配信状況や価格は時期、地域、契約内容によって変わります。正確な情報はAmazon Prime Video公式ページや各配信サービスの作品ページをご確認ください。購入やレンタルの最終的な判断は、ご自身の利用環境と表示料金を確かめたうえで行いましょう。
Blu-rayやDVDを選ぶ
古い日本ホラー映画は、配信先が見つかりにくくてもBlu-rayやDVDが販売されている場合があります。何度も観たい作品、映像特典や監督の解説を楽しみたい作品は円盤向きです。ただし、再生できる地域や機器、収録される字幕、画質の仕様は商品ごとに違います。
中古品は安く買えることがありますが、盤面の状態、付属品、正規品かどうかを確認してください。限定版は価格が大きく変わる場合もあるため、一般的な目安だけで決めず、販売ページの内容をよく読みましょう。
原作小説も楽しむ
『リング』『残穢【ざんえ】―住んではいけない部屋―』『近畿地方のある場所について』『祝山』などは、原作を読むと映画とは別の怖さが見えてきます。文章は映像を決めすぎないため、読者の頭の中で怪異が育つんです。映画を先に観てから原作で背景を補う方法も、原作の想像を映画で確かめる方法もあります。

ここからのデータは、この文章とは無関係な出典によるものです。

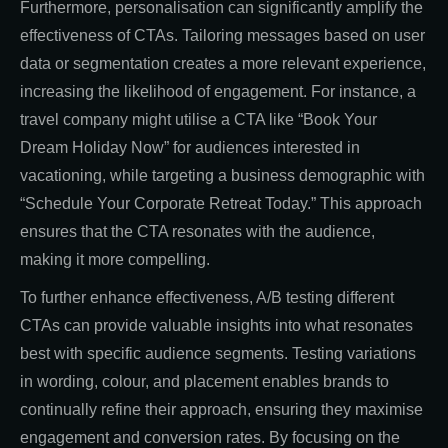
Furthermore, personalisation can significantly amplify the
effectiveness of CTAs. Tailoring messages based on user
data or segmentation creates a more relevant experience,
increasing the likelihood of engagement. For instance, a
travel company might utilise a CTA like “Book Your
Dream Holiday Now” for audiences interested in
vacationing, while targeting a business demographic with
“Schedule Your Corporate Retreat Today.” This approach
ensures that the CTA resonates with the audience,
making it more compelling.
To further enhance effectiveness, A/B testing different
CTAs can provide valuable insights into what resonates
best with specific audience segments. Testing variations
in wording, colour, and placement enables brands to
continually refine their approach, ensuring they maximise
engagement and conversion rates. By focusing on the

同じ作品でも、映画と原作では人物、出来事の順番、結末の見せ方が異なる場合があります。違いを間違い探しとして見るのではなく、それぞれの媒体が何を怖がらせようとしているかに注目すると楽しめますよ。
鑑賞前に知りたい注意点

残酷描写を確認する
『オーディション』『鉄男』『サユリ』『みなに幸あれ』『氷血』などには、痛み、流血、肉体の変化を想像させる場面があります。『サユリ』と『みなに幸あれ』はR15+指定、『氷血』はPG12指定です。幽霊は平気でも、けがの描写が苦手な人はいるでしょう。年齢区分や作品紹介を事前に確認し、つらくなったら途中で止めてください。
音量を上げすぎない
小さな物音を聞き取ろうとして音量を上げると、突然の効果音で驚きすぎることがあります。特にイヤホンでは耳への負担にもなりかねません。会話が聞き取れる程度へ調整し、必要なら字幕を使うほうが安全です。
体調に合わせて観る
睡眠不足、体調不良、気分が落ち込んでいるときは、怖い映像や重い物語がいつも以上に残る場合があります。怖さは我慢比べではありません。照明をつける、昼間に観る、誰かと一緒に観るなど、自分が楽しめる環境を選んでください。
日本ホラー映画のよくある質問
Q1. 日本で一番怖いホラー映画は何ですか?
A. 怖さの好みで変わりますが、怨霊なら『呪怨』、心理的な恐怖なら『CURE』、孤独と終末感なら『回路』をおすすめします。初めてなら物語を追いやすい『リング』から観ると、日本のホラー映画らしさをつかみやすいですよ。
Q2. ホラー初心者におすすめの邦画は?
A. 『ドールハウス』『来る』がおすすめです。怖い場面はありますが、謎解きや対決といった見せ場があり、物語へ入りやすくなっています。残酷描写にも比較的耐えられる人なら、反撃の爽快感がある『サユリ』も候補です。ただし、『サユリ』はR15+指定なので、流血や痛い描写が苦手な人は注意してください。静かな恐怖へ進みたくなったら、次に『リング』や『残穢【ざんえ】―住んではいけない部屋―』を選んでください。
Q3. 最近の日本ホラー映画でおすすめは?
A. 2025年作品では『ミッシング・チャイルド・ビデオテープ』『ドールハウス』『近畿地方のある場所について』、2026年作品では『祝山』『氷血』『だぁれかさんとアソぼ?』が候補です。配信や上映状況は変わるため、正確な情報は各公式サイトをご確認ください。
Q4. 和風のホラー映画なら何を観るべき?
A. 昔ながらの怪談美を味わうなら『怪談』、因果と人間の欲なら『鬼婆』、現代の住まいと土地の記憶なら『残穢【ざんえ】―住んではいけない部屋―』が合います。分かりやすい怨霊ものを求めるなら『リング』と『呪怨』から選ぶと外しにくいでしょう。
Q5. Amazonプライムで全部観られますか?
A. すべてが見放題とは限りません。作品ごとに見放題、レンタル、購入、追加チャンネル、取り扱いなしが分かれ、時期によっても変わります。Amazon Prime Videoの各作品ページで、料金と視聴条件を確認してから利用してください。
日本ホラー映画のまとめ
日本のホラー映画は、怪物が暴れる瞬間よりも、何もない廊下、濡れた天井、隣人の笑顔、古い映像といった日常の風景を怖く変えることが得意です。だからこそ映画が終わっても、あなたの生活の中で恐怖が続きます。
- 初心者は『ドールハウス』『来る』『リング』から選ぶ
- 最恐を求めるなら『呪怨』『CURE』『回路』へ進む
- 和風怪談なら『怪談』『鬼婆』『残穢【ざんえ】―住んではいけない部屋―』を観る
- 最近の作品なら2025年と2026年の新作を確認する
一作品だけ選ぶなら、初めての人には『リング』、ホラー好きには『CURE』、最新作を観たい人には『祝山』をおすすめします。怖さは人それぞれなので、星の数よりも「幽霊」「人間」「記録映像」「土地」といった好みで選ぶのがいちばんです。
部屋の明かりを消して観るか、つけたまま観るか。それはあなた次第。ただし、観終わったあとに廊下の奥が気になっても、私は責任を取れませんよ。